▶ [Your goal]: Retype the records below exactly as they stand, but with no images.

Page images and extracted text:

=== Section Start ===

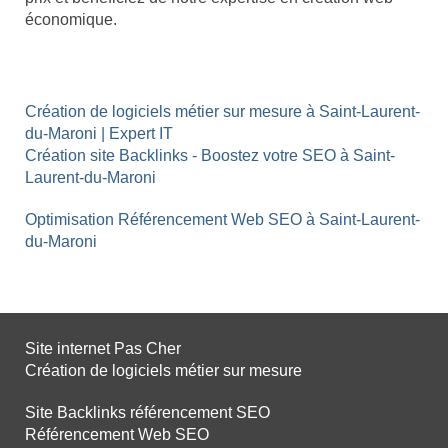
économique.
Création de logiciels métier sur mesure à Saint-Laurent-
du-Maroni | Expert IT
Création site Backlinks - Boostez votre SEO à Saint-
Laurent-du-Maroni
Optimisation Référencement Web SEO à Saint-Laurent-
du-Maroni
Site internet Pas Cher
Création de logiciels métier sur mesure
Site Backlinks référencement SEO
Référencement Web SEO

=== Section End ===

▶ [Output below]:
économique.
Création de logiciels métier sur mesure à Saint-Laurent-
du-Maroni | Expert IT
Création site Backlinks - Boostez votre SEO à Saint-
Laurent-du-Maroni
Optimisation Référencement Web SEO à Saint-Laurent-
du-Maroni
Site internet Pas Cher
Création de logiciels métier sur mesure
Site Backlinks référencement SEO
Référencement Web SEO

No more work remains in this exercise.